UA-Columbia Cablevision
- Industry: Cable television
- Founder: Robert Rosencrans
- Defunct: 1991
- Successor: Tele-Communications, Inc.
- Headquarters: Denver, Colorado, U.S.

= UA-Columbia Cablevision =

US cable television provider

UA-Columbia Cablevision was a cable television provider in the United States. Originally partially owned by United Artists Entertainment (UA), UA would later gain full control. It was one of the largest providers in the early years of cable TV service. It is noted for being part of a joint-venture in the 1970s that would lead to the formation of one of the first cable networks, the USA Network. It was the first cable system for the San Antonio, Texas area.
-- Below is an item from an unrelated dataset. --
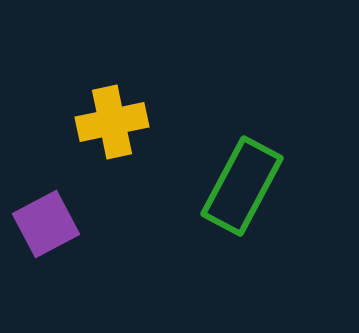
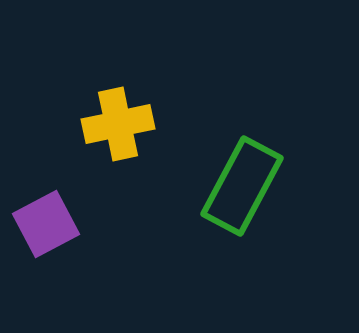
yellow cross: moved 6 px right, 2 px down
In 1983 the San Antonio division of UA-Columbia was spun off to Canadian-based Rogers Cablesystems which sold spun off its United States cable systems to Paragon Cable out in Minnesota in 1989.

Robert Rosencrans founded Columbia Cable Systems in 1961 and grew it into a multi-state system eventually growing to over 500,000 customers by the time he sold it to UA Theaters and Rogers Cable in 1984.

In 1991, Tele-Communications, Inc. (the largest cable provider in the US at the time) merged with UA Entertainment making UA-Columbia Cablevision a wholly owned subsidiary of TCI. It later became United Artists Cable before TCI dropped the UA name from their cable systems altogether.